TASK TO CARRY OUT
Leave the images out and write out each entry exactly as shown.

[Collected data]
◆ ◆ ◆ ◆ ◆ ◆ ◆
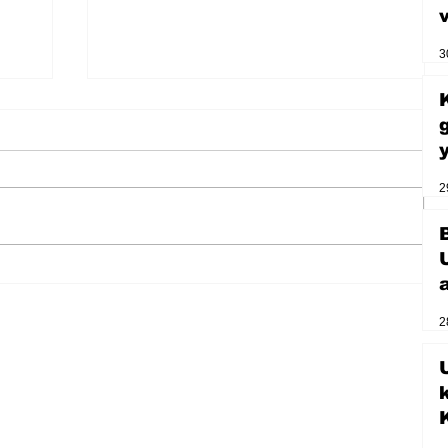
3
2
Zihnin derinliklerinden bilimin
ışığına; İnsanlık Karnesi
2
U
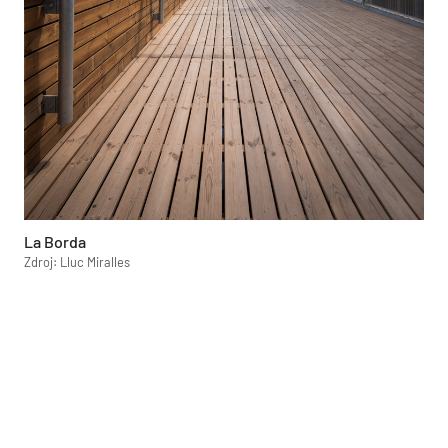
La Borda
Zdroj: Lluc Miralles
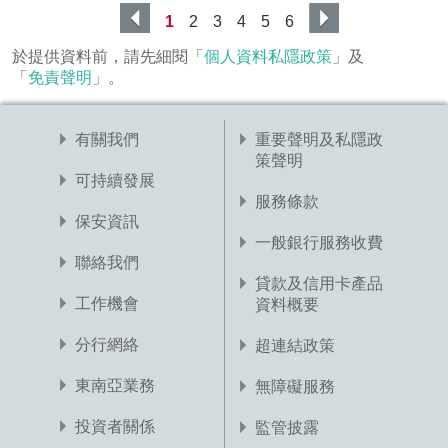
1
2
3
4
5
6
於提供資料前，請先細閱「
個人資料私隱政策
」及
「
免責聲明
」。
有關我們
重要聲明及私隱政
策聲明
可持續發展
服務條款
保安資訊
一般銀行服務收費
聯絡我們
貸款及信用卡產品
工作機會
資料概要
分行網絡
超連結政策
東南亞業務
無障礙服務
投資者關係
監管披露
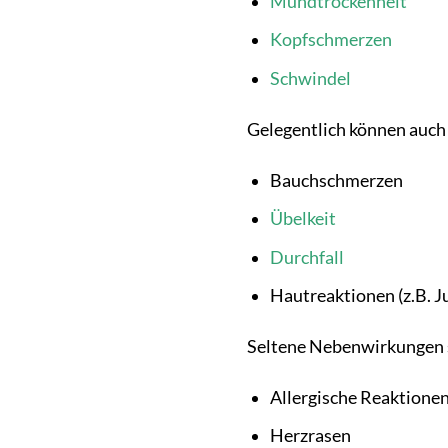
Mundtrockenheit
Kopfschmerzen
Schwindel
Gelegentlich können auch
Bauchschmerzen
Übelkeit
Durchfall
Hautreaktionen (z.B. J
Seltene Nebenwirkungen 
Allergische Reaktionen
Herzrasen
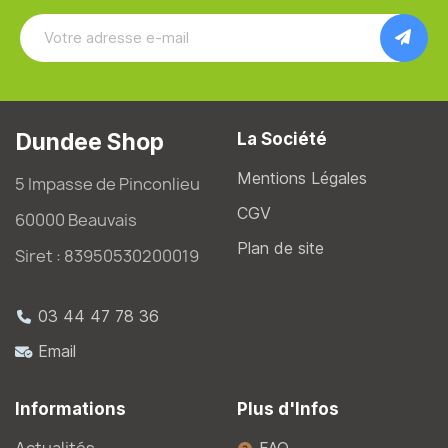
Dundee Shop
La Société
Mentions Légales
5 Impasse de Pinconlieu
CGV
60000 Beauvais
Plan de site
Siret : 83950530200019
03 44 47 78 36
Email
Informations
Plus d'Infos
Actualités
FAQ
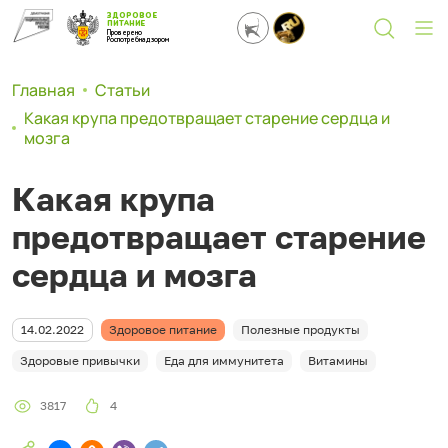
ЗДОРОВОЕ
ПИТАНИЕ
Проверено
Роспотребнадзором
Главная
Статьи
Какая крупа предотвращает старение сердца и
мозга
Какая крупа
предотвращает старение
сердца и мозга
14.02.2022
Здоровое питание
Полезные продукты
Здоровые привычки
Еда для иммунитета
Витамины
3817
4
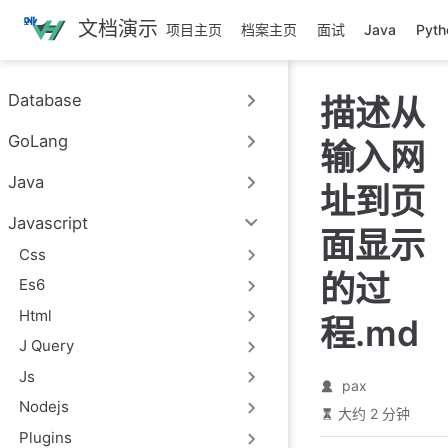
跳
文档演示
项目主页
档案主页
面试
Java
Pyth
至
主
要
Database
描述从
內
容
GoLang
输入网
Java
址到页
Javascript
面显示
Css
的过
Es6
Html
程.md
J Query
Js
pax
Nodejs
大约 2 分钟
Plugins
◆ ◆ ◆ ◆ ◆ ◆ ◆
RESULT OF THE EXERCISE
3
2
Zihnin derinliklerinden bilimin
ışığına; İnsanlık Karnesi
2
U
La Borda
Zdroj: Lluc Miralles
1
2
3
4
5
6
於提供資料前，請先細閱「
個人資料私隱政策
」及
「
免責聲明
」。
有關我們
重要聲明及私隱政
策聲明
可持續發展
服務條款
保安資訊
一般銀行服務收費
聯絡我們
貸款及信用卡產品
工作機會
資料概要
分行網絡
超連結政策
東南亞業務
無障礙服務
投資者關係
監管披露
Mundtrockenheit
Kopfschmerzen
Schwindel
Gelegentlich können auch
Bauchschmerzen
Übelkeit
Durchfall
Hautreaktionen (z.B. J
Seltene Nebenwirkungen 
Allergische Reaktionen
Herzrasen
Dundee Shop
La Société
Mentions Légales
5 Impasse de Pinconlieu
CGV
60000 Beauvais
Plan de site
Siret : 83950530200019
03 44 47 78 36
Email
Informations
Plus d'Infos
Actualités
FAQ
ЗДОРОВОЕ
ПИТАНИЕ
Проверено
Роспотребнадзором
Главная
Статьи
Какая крупа предотвращает старение сердца и
мозга
Какая крупа
предотвращает старение
сердца и мозга
14.02.2022
Здоровое питание
Полезные продукты
Здоровые привычки
Еда для иммунитета
Витамины
3817
4
跳
文档演示
项目主页
档案主页
面试
Java
Pyth
至
主
要
Database
描述从
內
容
GoLang
输入网
Java
址到页
Javascript
面显示
Css
的过
Es6
Html
程.md
J Query
Js
pax
Nodejs
大约 2 分钟
Plugins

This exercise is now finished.